WHAT IS NEEDED>
Take the records below and print them verbatim up to and including the line that carries "re starting a new dietary program. All our".

##### PROVIDED INFORMATION

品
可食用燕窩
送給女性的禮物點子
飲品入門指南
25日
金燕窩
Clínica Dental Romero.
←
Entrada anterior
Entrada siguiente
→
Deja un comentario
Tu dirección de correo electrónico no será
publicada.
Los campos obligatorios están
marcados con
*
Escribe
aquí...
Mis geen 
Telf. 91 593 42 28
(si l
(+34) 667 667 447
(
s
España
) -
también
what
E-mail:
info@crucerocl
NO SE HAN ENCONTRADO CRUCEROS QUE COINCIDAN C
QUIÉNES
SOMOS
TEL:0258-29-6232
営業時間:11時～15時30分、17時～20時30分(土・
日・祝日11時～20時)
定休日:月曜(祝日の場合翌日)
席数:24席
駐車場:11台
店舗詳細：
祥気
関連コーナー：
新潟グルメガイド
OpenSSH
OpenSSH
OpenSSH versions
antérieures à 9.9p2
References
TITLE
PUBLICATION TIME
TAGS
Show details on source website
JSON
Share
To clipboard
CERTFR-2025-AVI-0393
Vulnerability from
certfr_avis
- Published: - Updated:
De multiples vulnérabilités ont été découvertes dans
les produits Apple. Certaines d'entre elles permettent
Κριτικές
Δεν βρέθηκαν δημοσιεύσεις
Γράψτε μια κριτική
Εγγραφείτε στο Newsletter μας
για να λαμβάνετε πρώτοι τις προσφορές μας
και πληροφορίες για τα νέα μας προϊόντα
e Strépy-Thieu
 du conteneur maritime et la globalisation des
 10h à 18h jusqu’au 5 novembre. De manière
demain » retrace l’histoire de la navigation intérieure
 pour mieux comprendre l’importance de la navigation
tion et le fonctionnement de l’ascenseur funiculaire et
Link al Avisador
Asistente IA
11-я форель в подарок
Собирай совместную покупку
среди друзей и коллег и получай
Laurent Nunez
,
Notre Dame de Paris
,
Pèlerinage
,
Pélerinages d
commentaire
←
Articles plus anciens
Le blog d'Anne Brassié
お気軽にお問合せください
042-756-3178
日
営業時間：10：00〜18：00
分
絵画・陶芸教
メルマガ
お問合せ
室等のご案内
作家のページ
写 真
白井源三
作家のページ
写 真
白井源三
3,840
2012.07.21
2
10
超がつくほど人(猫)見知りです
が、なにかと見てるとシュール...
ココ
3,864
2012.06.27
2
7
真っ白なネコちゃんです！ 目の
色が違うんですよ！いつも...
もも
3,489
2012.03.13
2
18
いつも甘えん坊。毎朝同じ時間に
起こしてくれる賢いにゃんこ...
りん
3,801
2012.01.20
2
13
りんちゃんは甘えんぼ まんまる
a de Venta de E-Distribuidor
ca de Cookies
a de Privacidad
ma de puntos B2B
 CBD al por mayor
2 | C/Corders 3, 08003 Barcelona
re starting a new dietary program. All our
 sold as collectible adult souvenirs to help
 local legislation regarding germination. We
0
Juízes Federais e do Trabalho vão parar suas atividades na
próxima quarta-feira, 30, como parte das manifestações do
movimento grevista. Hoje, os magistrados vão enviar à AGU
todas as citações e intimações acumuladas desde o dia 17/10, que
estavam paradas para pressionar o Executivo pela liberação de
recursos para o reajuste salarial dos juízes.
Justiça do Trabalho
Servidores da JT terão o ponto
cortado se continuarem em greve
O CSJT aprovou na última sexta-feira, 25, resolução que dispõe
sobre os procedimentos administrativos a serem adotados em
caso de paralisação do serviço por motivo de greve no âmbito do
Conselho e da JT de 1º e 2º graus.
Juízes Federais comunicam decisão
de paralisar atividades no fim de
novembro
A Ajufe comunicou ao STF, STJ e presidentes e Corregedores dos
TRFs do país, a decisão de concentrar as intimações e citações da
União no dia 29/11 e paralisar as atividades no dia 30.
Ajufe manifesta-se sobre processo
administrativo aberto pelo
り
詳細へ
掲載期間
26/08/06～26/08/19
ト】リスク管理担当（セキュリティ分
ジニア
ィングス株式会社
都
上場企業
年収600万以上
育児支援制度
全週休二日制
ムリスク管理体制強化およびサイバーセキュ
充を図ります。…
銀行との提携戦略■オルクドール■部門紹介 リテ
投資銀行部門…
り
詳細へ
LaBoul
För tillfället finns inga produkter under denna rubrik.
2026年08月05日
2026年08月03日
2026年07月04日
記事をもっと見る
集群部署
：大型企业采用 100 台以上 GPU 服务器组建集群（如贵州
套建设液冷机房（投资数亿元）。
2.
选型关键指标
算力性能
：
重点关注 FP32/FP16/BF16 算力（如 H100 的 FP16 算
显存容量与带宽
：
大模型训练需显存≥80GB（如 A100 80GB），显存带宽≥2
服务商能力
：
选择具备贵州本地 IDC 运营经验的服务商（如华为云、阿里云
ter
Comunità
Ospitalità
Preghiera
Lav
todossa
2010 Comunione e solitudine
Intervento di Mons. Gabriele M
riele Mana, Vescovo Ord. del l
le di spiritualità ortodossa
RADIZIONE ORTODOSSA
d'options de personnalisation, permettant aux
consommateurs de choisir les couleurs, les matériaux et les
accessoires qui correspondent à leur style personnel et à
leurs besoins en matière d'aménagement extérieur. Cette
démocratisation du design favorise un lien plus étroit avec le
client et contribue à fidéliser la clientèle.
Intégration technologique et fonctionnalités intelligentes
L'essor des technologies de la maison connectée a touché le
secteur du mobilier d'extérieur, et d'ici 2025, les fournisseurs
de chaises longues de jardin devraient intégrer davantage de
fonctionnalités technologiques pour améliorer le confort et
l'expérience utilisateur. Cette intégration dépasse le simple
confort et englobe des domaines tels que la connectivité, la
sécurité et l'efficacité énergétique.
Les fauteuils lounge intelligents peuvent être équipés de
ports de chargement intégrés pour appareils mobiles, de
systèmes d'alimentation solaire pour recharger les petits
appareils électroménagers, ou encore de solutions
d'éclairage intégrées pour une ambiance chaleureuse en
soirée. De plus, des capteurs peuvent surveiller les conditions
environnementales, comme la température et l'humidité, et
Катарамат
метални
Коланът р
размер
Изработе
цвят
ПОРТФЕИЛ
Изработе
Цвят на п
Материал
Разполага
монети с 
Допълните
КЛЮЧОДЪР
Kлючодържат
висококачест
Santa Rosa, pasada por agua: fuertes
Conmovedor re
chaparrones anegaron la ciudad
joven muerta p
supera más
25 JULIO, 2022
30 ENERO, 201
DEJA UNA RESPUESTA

##########

ANSWER SECTION>
品
可食用燕窩
送給女性的禮物點子
飲品入門指南
25日
金燕窩
Clínica Dental Romero.
←
Entrada anterior
Entrada siguiente
→
Deja un comentario
Tu dirección de correo electrónico no será
publicada.
Los campos obligatorios están
marcados con
*
Escribe
aquí...
Mis geen 
Telf. 91 593 42 28
(si l
(+34) 667 667 447
(
s
España
) -
también
what
E-mail:
info@crucerocl
NO SE HAN ENCONTRADO CRUCEROS QUE COINCIDAN C
QUIÉNES
SOMOS
TEL:0258-29-6232
営業時間:11時～15時30分、17時～20時30分(土・
日・祝日11時～20時)
定休日:月曜(祝日の場合翌日)
席数:24席
駐車場:11台
店舗詳細：
祥気
関連コーナー：
新潟グルメガイド
OpenSSH
OpenSSH
OpenSSH versions
antérieures à 9.9p2
References
TITLE
PUBLICATION TIME
TAGS
Show details on source website
JSON
Share
To clipboard
CERTFR-2025-AVI-0393
Vulnerability from
certfr_avis
- Published: - Updated:
De multiples vulnérabilités ont été découvertes dans
les produits Apple. Certaines d'entre elles permettent
Κριτικές
Δεν βρέθηκαν δημοσιεύσεις
Γράψτε μια κριτική
Εγγραφείτε στο Newsletter μας
για να λαμβάνετε πρώτοι τις προσφορές μας
και πληροφορίες για τα νέα μας προϊόντα
e Strépy-Thieu
 du conteneur maritime et la globalisation des
 10h à 18h jusqu’au 5 novembre. De manière
demain » retrace l’histoire de la navigation intérieure
 pour mieux comprendre l’importance de la navigation
tion et le fonctionnement de l’ascenseur funiculaire et
Link al Avisador
Asistente IA
11-я форель в подарок
Собирай совместную покупку
среди друзей и коллег и получай
Laurent Nunez
,
Notre Dame de Paris
,
Pèlerinage
,
Pélerinages d
commentaire
←
Articles plus anciens
Le blog d'Anne Brassié
お気軽にお問合せください
042-756-3178
日
営業時間：10：00〜18：00
分
絵画・陶芸教
メルマガ
お問合せ
室等のご案内
作家のページ
写 真
白井源三
作家のページ
写 真
白井源三
3,840
2012.07.21
2
10
超がつくほど人(猫)見知りです
が、なにかと見てるとシュール...
ココ
3,864
2012.06.27
2
7
真っ白なネコちゃんです！ 目の
色が違うんですよ！いつも...
もも
3,489
2012.03.13
2
18
いつも甘えん坊。毎朝同じ時間に
起こしてくれる賢いにゃんこ...
りん
3,801
2012.01.20
2
13
りんちゃんは甘えんぼ まんまる
a de Venta de E-Distribuidor
ca de Cookies
a de Privacidad
ma de puntos B2B
 CBD al por mayor
2 | C/Corders 3, 08003 Barcelona
re starting a new dietary program. All our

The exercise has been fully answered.